Kuru fasulye yiyen otobüs şoförü bel ağrısı çekmezmiş

Güncelleme Tarihi:

Kuru fasulye yiyen otobüs şoförü bel ağrısı çekmezmiş
Oluşturulma Tarihi: Temmuz 05, 2006 00:00

İstanbul Hoşdere’de üretilen Mercedes Travego’ların testi için Almanya’nın Frankfurt yakınlarındaki Hockenheim Formula 1 pistindeyiz. Test sırasında Mercedes uzmanlarından biri, otobüslerin sürücü koltuğunda en sağlam oturanların Meksikalıların olduğunu belirtti.

"Çünkü, onlar kuru fasulyeyi çok yiyor" esprisi yapıyor. Uzman gülerek, espriyi biraz daha "açık" hale getiriyor: "Kuru fasulye yiyen sürücü, gaz çıkarmamak için kendini sıkar, dolayısıyla koltuğunda daha sağlam oturur. Böylece bel ve boyun ağrısı çekmekten kurtulur..."

Almanya’nın Frankfurt yakınlarındaki Hockenheim Formula 1 pistindeyiz... Pistin her bölümünde ayrı programlar var... Bir yandan Formula 1 araçlarıyla çalışma yapanlar, diğer tarafta motosiklet turları... Bir başka uçta, kendi aracıyla gelip, "ileri sürüş tekniği eğitimi" alanlar dikkati çekiyor...

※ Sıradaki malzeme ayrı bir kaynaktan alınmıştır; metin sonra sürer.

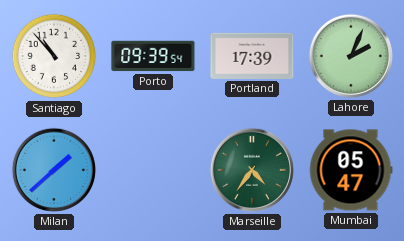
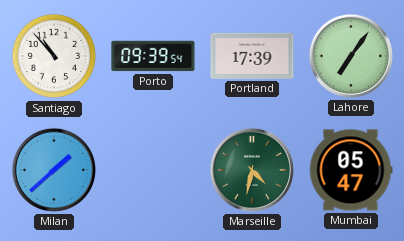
Lahore: 2:04 -> 7:06
Marseille: 4:36 -> 4:32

Pistin bir bölümünde de bizimle birlikte 10 ülkeden 30 dolayında gazeteciyi, İstanbul Hoşdere’deki Mercedes-Benz Türkiye tesislerinde üretilmiş 4 adet Travego otobüs bekliyor...

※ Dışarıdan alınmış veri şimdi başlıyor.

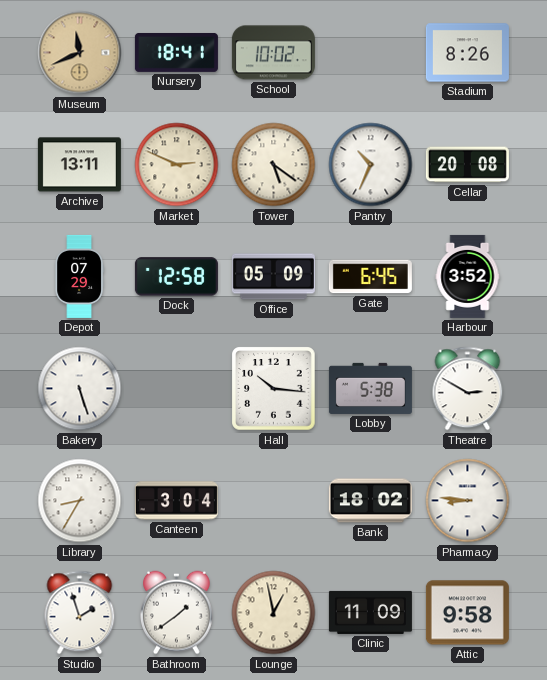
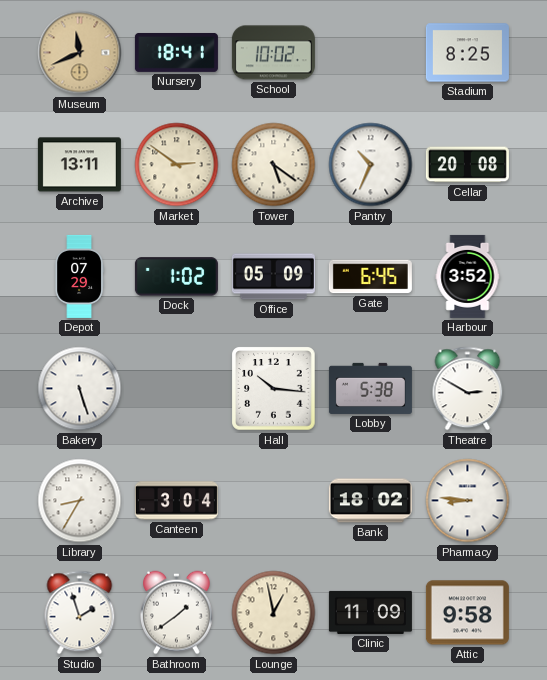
Stadium: 8:26 -> 8:25
Market: 2:49 -> 2:51
Dock: 12:58 -> 1:02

Sabah saat 09.00’da başlayan programda öncelik kısa bir "ön teorik eğitim"e verilmiş... İki uzman, otobüs kullanmanın teknik özelliklerini, aracın nasıl rahat ve kurallara uygun kullanılabileceğini anlatıyor.

Uzmanlaran biri, otobüs şoförünü yanıbaşındaki sandalyeye oturtup, elindeki sopayı direksiyon simidi gibi tutuyor. Şoför, ayaklarını yerden kesip, sırtını dayamadan sandalyede oturuyor, iki eliyle de sopaya sarılmış bekliyor.

Uzman, sopanın açıkta kalan uçlarından tutup, ani hareketler yapıyor... Şoför, sopaya hakim olamıyor... Uzman, ardından şoförün sandalyede dik oturup, arkaya yaslanmasını sağlıyor. Şoförün ayakları yine yerden kesik... Sopayı iki eliyle tutmuş... Uzman, sandalyede daha sağlam oturan şoförün tuttuğu sopayı ani hareketlerle oynatmaya çalışıyor. Bu kez şoför, ani hareketlerde daha sıkı duruyor...

Uzman, bu basit deneyle, sürücü koltuğunda doğru oturmanın ne kadar önemli olduğunu gösteriyor: "Bakın, sürücü koltukta doğru oturmuyorsa, o zaman direksiyon hakimiyeti sağlayamıyor, yolu da iyi göremiyor demektir. Üstelik sürücü koltuğunda doğru oturmayan otobüs şoförü, uzun süre araç kullandıktan sonra boyun ve sırt ağrısı çekiyor."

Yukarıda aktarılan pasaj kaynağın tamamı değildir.